TID Class Tugs at Portsmouth in the 1960s

By David Russell

 

My first experience of these vessels was in 1966 when, after spending two years or so at sea on ocean tankers, I joined the Port Auxiliary Service at HM Dockyard, Portsmouth as an Able Seaman and was sent to join the crew of TID 32. She was one of three TIDs serving in the Dockyard Port at that time, the others being TID 3 and TID 99. They were part of the largest single class of tugs ever built in Britain, with a total of 182 vessels being completed between 1944 and 1946.

In Admiralty Service in those days, the crew of a TID (we always took this acronym to mean "Towage - Inland Docks", although most naval historians have now concluded that it is more likely that it meant "Towing - Invasion Duties", as most of these vessels were built towards the end of World War II expressly for operations during the D-Day landings) was made up of a total of six people, a Skipper, usually of the rank of Mate-in-Charge, a Mechanician, in charge of the Engine Room, three Able Seamen and one Stoker.

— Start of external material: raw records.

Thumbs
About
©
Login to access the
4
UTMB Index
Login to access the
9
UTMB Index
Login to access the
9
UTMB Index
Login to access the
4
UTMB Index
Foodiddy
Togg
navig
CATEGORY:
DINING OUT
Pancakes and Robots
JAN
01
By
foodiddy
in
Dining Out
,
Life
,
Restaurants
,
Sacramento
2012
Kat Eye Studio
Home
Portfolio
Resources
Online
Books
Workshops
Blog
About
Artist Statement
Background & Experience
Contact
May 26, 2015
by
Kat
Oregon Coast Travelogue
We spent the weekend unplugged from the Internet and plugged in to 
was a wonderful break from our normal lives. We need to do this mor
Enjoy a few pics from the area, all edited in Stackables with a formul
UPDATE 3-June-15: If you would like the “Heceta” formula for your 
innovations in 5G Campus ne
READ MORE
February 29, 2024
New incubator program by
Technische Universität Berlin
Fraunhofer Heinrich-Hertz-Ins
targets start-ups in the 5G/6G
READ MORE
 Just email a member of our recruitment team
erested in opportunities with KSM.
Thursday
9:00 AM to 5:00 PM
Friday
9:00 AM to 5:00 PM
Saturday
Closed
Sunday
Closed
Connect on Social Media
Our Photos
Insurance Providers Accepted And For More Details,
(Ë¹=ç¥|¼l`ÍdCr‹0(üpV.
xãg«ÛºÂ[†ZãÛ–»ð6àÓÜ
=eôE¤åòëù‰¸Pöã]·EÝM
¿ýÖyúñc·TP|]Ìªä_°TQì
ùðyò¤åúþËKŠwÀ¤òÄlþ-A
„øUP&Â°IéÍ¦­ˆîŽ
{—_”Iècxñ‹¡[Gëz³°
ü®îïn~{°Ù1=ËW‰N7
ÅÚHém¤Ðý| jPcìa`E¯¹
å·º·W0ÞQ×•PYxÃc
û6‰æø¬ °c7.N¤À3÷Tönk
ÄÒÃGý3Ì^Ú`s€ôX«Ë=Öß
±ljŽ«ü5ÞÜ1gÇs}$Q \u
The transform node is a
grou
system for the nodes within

The Skipper and Mechanician shared the aft cabin and the Stoker and the three ABs, the accommodation down below forward. Both of these living spaces had coal fired stoves fitted and the one in the forward messdeck was actually a miniature cooking stove complete with an oven and plenty of hob space on top. This came in very handy on TID 32 for cooking Able Seaman Alfie Furlong's famous stew which was usually made up of all the bones and meat leftovers from the crews' family Sunday lunch together with lashings of lentils and other wholesome goodies and was absolutely delicious on a cold winter's day. It was usually started on a Monday morning and lasted us for most of the week with bits of stuff added each day to keep it going!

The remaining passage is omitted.